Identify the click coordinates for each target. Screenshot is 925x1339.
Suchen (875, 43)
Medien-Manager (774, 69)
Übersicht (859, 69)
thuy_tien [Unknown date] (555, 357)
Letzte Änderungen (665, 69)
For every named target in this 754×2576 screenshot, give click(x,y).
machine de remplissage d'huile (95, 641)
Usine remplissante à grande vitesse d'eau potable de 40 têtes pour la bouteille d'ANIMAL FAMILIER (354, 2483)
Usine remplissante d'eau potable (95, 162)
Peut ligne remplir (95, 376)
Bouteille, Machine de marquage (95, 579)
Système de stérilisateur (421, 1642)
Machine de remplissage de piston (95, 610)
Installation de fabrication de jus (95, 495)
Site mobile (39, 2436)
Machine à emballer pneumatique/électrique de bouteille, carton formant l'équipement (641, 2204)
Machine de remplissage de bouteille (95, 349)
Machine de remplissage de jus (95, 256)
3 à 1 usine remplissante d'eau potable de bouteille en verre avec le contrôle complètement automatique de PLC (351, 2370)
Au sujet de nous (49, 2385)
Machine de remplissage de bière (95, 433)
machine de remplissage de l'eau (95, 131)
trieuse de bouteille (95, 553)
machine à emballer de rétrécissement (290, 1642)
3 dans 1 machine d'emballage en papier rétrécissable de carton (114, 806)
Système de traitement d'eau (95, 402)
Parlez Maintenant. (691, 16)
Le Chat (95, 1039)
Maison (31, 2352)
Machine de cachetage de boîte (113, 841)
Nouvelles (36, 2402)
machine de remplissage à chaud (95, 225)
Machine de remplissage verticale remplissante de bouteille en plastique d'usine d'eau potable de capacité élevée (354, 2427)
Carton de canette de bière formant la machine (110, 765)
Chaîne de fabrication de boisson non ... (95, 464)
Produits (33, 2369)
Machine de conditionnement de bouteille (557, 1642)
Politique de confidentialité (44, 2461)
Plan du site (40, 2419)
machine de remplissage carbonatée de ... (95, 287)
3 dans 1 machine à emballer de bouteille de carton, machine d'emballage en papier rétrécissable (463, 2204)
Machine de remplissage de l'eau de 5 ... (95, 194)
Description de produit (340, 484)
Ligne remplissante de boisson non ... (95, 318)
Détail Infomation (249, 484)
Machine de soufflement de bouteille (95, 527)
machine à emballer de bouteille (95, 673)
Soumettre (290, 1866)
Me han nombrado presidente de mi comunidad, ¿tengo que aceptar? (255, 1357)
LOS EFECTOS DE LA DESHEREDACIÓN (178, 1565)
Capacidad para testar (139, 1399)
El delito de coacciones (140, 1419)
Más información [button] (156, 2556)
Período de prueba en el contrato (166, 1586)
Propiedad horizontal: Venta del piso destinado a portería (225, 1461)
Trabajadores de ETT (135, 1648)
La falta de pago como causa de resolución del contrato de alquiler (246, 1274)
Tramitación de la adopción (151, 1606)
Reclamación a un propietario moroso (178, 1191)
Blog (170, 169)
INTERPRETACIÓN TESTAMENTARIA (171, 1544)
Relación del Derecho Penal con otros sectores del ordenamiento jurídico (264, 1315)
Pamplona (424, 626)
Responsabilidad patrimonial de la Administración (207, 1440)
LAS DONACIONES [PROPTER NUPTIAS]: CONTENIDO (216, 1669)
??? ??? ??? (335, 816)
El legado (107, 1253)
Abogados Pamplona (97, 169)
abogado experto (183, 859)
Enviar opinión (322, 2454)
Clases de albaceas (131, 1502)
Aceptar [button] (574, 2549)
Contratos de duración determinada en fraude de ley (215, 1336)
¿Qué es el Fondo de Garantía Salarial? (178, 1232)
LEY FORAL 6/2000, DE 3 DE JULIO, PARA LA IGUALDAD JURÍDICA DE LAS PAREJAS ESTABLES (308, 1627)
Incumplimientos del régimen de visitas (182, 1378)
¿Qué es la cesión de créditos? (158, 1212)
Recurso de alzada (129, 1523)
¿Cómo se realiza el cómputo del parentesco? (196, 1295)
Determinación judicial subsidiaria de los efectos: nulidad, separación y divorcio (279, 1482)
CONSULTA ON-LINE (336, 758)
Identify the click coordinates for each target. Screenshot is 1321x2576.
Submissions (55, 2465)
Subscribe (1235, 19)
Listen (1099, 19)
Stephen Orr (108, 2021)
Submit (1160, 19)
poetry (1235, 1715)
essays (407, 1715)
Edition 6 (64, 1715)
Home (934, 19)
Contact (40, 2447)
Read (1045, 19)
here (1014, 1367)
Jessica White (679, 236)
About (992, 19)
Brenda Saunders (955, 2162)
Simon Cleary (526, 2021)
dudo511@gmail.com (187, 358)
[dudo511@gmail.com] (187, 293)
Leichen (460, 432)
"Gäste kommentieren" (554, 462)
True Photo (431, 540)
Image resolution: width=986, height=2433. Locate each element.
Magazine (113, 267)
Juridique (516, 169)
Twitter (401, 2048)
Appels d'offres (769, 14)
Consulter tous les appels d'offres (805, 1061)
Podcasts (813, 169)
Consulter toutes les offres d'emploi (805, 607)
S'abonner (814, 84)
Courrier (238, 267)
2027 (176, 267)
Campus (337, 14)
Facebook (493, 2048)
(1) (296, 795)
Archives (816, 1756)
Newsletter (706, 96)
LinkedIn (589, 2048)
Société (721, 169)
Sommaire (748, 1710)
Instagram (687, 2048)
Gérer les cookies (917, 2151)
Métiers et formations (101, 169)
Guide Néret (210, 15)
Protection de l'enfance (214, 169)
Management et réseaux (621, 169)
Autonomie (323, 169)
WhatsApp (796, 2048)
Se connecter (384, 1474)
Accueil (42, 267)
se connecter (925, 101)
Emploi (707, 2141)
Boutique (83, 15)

## What you should do
Out of the data above, transcribe exactly and only the lines starting with the line that has "Pamplona (424, 626)" and going on through the line that has "Submit (1160, 19)", both included.

## Reply
Pamplona (424, 626)
Responsabilidad patrimonial de la Administración (207, 1440)
LAS DONACIONES [PROPTER NUPTIAS]: CONTENIDO (216, 1669)
??? ??? ??? (335, 816)
El legado (107, 1253)
Abogados Pamplona (97, 169)
abogado experto (183, 859)
Enviar opinión (322, 2454)
Clases de albaceas (131, 1502)
Aceptar [button] (574, 2549)
Contratos de duración determinada en fraude de ley (215, 1336)
¿Qué es el Fondo de Garantía Salarial? (178, 1232)
LEY FORAL 6/2000, DE 3 DE JULIO, PARA LA IGUALDAD JURÍDICA DE LAS PAREJAS ESTABLES (308, 1627)
Incumplimientos del régimen de visitas (182, 1378)
¿Qué es la cesión de créditos? (158, 1212)
Recurso de alzada (129, 1523)
¿Cómo se realiza el cómputo del parentesco? (196, 1295)
Determinación judicial subsidiaria de los efectos: nulidad, separación y divorcio (279, 1482)
CONSULTA ON-LINE (336, 758)
Identify the click coordinates for each target. Screenshot is 1321x2576.
Submissions (55, 2465)
Subscribe (1235, 19)
Listen (1099, 19)
Stephen Orr (108, 2021)
Submit (1160, 19)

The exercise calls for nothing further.